Amy Richlin (UCLA) "How to Suppress a Homoerotic Classic: The Poems of Strato in Early Modern Europe"
450 Jane Stanford Way Building 110, Stanford, CA 94305
112
Talk description:
Do we really need to know about every literary work that made it through the Middle Ages? Greek epigrams have a surprisingly fraught history for such a slight genre. The “Greek Anthology,” as it is known today, is a collection of collections: some made in antiquity, some in Byzantium. In the 1300s Maximus Planudes made an expurgated version which became the one best known in the western Renaissance. It went on to great popularity, a model for poets in France and Italy. But in 1607 the 18-year-old Claude Saumaise rediscovered the unexpurgated Anthology in the Palatine Library at Heidelberg; we will look at the lively exchange of letters between Saumaise and his mentors as they debated whether to publish Book 12, Strato’s Musa Puerilis. They never did. 150 years later we find the snarky media don Christian Klotz publishing a small selection, with his reasons why, as opposed to Johann Reiske, who had reasons why not. In the 1790s Richard Brunck’s version was halted by his imprisonment during the Terror; it was not until 1814 that Friedrich Jacobs’ definitive edition of Book 12 was published – at which time it ran into the brick wall of the conservative backlash and sank, a notorious dirty book.
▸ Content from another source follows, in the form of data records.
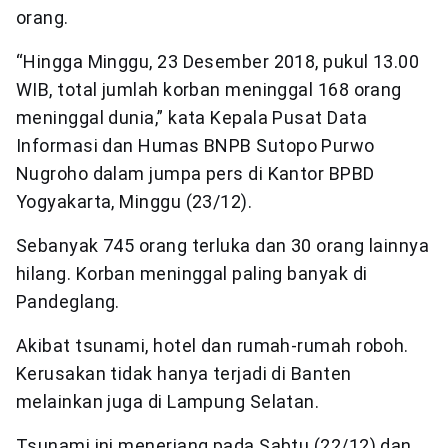
orang.
“Hingga Minggu, 23 Desember 2018, pukul 13.00
WIB, total jumlah korban meninggal 168 orang
meninggal dunia,” kata Kepala Pusat Data
Informasi dan Humas BNPB Sutopo Purwo
Nugroho dalam jumpa pers di Kantor BPBD
Yogyakarta, Minggu (23/12).
Sebanyak 745 orang terluka dan 30 orang lainnya
hilang. Korban meninggal paling banyak di
Pandeglang.
Akibat tsunami, hotel dan rumah-rumah roboh.
Kerusakan tidak hanya terjadi di Banten
melainkan juga di Lampung Selatan.
Tsunami ini menerjang pada Sabtu (22/12) dan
Book 12 was not translated into English until the 1916 Loeb, and there it lies, known to even fewer people now than in the 1800s. Simone de Beauvoir asked, Must we burn Sade? I ask you, should we read Strato?
Short Bio:
Amy Richlin is Distinguished Research Professor of Classics at UCLA. Her last book, Slave Theater in the Roman Republic, won the Goodwin Award from the SCS in 2018. She is currently completing a long-term project on the love letters of the young Marcus Aurelius and his teacher Cornelius Fronto.
This talk will not be recorded and will not be available on Zoom.